La norma in questione, inoltre, estende parte della legge sulla stampa alla rete, saltando tutta la diatriba che si porta avanti da anni relativa alla opportunità di estendere anche solo in parte la legge in questione ai siti internet. 
Non ha senso applicare tale obbligo alla rete. La rettifica obbligatoria venne introdotta per evitare che il cittadino potesse essere alla mercé di un direttore di giornale, che potrebbe essere poco propenso a pubblicare richieste di rettifica, ma in rete esistono tantissimi modi per rettificare le notizie non corrette, principalmente attraverso commenti agli articoli stessi.
Per comprendere meglio l’istituto della rettifica è utile leggere l’intervista di Giuseppe Corasaniti, il quale asserisce che le rettifiche avvengono spontaneamente in rete molto più che sugli altri mezzi di informazione.
In ogni caso è palese che la norma non è chiara, al punto di ingenerare vari dubbi, in particolare su chi debba essere il responsabile della rettifica, con ovvi problemi di applicazione a siti come YouTube, oppure ai forum.

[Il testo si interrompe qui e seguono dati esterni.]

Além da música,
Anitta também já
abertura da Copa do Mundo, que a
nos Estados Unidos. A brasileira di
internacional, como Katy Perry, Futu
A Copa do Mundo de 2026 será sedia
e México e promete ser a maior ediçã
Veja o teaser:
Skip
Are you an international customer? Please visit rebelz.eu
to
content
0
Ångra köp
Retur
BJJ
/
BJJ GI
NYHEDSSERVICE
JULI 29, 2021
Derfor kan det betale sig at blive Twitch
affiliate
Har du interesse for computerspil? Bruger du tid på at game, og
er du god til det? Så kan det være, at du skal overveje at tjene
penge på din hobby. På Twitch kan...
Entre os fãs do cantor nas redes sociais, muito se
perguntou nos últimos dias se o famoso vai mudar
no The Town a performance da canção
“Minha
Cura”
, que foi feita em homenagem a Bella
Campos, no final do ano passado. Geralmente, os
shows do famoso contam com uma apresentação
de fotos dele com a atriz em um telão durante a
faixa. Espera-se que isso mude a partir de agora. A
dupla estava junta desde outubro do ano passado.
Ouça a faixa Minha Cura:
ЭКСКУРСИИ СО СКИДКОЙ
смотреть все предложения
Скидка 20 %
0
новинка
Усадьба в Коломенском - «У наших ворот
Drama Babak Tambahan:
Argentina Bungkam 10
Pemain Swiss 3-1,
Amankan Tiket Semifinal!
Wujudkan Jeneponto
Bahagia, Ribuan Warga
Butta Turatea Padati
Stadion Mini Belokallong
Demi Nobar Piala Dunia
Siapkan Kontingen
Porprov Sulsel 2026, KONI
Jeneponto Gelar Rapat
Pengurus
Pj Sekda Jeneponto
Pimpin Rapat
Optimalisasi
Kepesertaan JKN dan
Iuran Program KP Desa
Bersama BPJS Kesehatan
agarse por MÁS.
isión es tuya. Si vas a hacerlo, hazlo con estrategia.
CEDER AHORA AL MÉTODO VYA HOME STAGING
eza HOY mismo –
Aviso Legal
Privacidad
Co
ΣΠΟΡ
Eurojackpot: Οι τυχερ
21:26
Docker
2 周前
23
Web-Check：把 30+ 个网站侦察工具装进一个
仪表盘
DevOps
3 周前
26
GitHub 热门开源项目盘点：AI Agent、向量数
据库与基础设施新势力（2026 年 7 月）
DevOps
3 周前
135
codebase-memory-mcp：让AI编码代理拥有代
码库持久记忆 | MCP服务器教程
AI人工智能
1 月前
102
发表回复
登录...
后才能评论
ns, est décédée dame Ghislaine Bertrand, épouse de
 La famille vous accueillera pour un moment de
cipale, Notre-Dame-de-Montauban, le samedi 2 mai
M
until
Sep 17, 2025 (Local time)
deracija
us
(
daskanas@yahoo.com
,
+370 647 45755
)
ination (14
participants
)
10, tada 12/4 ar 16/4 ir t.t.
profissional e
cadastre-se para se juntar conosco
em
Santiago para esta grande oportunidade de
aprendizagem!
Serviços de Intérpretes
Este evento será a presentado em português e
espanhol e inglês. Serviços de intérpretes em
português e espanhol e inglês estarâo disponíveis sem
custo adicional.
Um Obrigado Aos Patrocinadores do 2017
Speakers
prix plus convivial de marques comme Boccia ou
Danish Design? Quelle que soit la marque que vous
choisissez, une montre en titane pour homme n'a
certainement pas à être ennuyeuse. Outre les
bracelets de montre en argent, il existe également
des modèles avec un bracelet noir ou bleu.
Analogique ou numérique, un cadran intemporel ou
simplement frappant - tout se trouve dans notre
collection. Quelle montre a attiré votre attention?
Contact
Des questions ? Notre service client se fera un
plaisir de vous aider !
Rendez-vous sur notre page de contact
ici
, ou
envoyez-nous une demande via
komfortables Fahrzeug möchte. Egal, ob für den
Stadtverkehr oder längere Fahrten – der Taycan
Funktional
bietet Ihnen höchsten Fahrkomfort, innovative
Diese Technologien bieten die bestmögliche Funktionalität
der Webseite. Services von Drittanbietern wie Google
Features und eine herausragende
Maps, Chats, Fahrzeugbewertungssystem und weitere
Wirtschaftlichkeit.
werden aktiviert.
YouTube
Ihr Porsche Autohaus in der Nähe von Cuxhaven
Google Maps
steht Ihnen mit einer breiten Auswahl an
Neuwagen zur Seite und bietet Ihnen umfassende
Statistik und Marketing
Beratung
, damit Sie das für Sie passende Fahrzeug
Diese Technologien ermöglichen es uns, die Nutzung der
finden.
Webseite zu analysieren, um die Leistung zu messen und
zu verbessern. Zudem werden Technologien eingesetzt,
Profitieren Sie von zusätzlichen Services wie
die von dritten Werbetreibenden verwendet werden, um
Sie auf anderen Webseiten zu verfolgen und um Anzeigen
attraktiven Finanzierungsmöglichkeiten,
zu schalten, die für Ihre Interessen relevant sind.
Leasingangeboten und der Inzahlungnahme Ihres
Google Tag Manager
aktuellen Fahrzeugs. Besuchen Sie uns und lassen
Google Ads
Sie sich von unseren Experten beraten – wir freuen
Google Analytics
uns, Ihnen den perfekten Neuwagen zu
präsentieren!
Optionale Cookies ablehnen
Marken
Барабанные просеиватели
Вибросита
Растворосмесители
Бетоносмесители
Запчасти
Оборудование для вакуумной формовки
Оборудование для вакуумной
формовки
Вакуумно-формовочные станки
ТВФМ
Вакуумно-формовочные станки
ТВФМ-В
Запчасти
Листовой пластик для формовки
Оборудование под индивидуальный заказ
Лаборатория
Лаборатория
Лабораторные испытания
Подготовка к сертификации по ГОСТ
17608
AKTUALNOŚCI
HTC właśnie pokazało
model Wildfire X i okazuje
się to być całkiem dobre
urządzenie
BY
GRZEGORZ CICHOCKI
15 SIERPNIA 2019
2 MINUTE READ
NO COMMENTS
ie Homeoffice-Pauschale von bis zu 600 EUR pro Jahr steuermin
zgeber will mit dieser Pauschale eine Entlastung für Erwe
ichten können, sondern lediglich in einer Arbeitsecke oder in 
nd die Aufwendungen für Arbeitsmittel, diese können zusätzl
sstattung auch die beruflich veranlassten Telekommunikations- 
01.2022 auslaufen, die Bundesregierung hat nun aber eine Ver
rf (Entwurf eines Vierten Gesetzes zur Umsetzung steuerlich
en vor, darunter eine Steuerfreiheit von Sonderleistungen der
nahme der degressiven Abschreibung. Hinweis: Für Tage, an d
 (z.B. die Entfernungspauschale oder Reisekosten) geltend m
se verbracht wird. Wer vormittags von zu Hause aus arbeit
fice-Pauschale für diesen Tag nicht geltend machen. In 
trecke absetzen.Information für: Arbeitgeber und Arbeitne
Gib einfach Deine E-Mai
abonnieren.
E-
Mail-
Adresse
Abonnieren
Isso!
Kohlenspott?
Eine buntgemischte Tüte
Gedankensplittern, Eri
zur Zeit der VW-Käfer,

La rete si è già mossa in difesa dei propri diritti, e in particolare Guido Scorza si è interessato della questione, e ha proposto un emendamento alla suddetta norma, che limiti l’applicazione dell’obbligo di rettifica alle sole testate editoriali online. Addirittura la stessa Google Italia si è preoccupata di far sentire la propria voce chiedendosi cosa c’entrino i blog con le intercettazioni.
Una possibile scappatoia, infatti, è l’interpretazione restrittiva della norma, in quanto la norma in questione è destinata ad introdursi proprio all’interno della legge sulla stampa, per cui, secondo alcuni, la dicitura “siti informatici” dovrebbe essere letta in senso restrittivo e riferita ai soli siti editoriali. Per cui la rettifica potrebbe essere chiesta ai solo professionisti dell’informazione. In ogni caso sarebbe, però, preferibile che la norma fosse più chiara sul punto, invece di dover sperare in interpretazioni restrittive da parte dei giudici.

In merito a questa vicenda la comunità della rete si è attivata promuovendo una giornata di protesta per il 14 luglio, una giornata a tutela della libertà di informazione.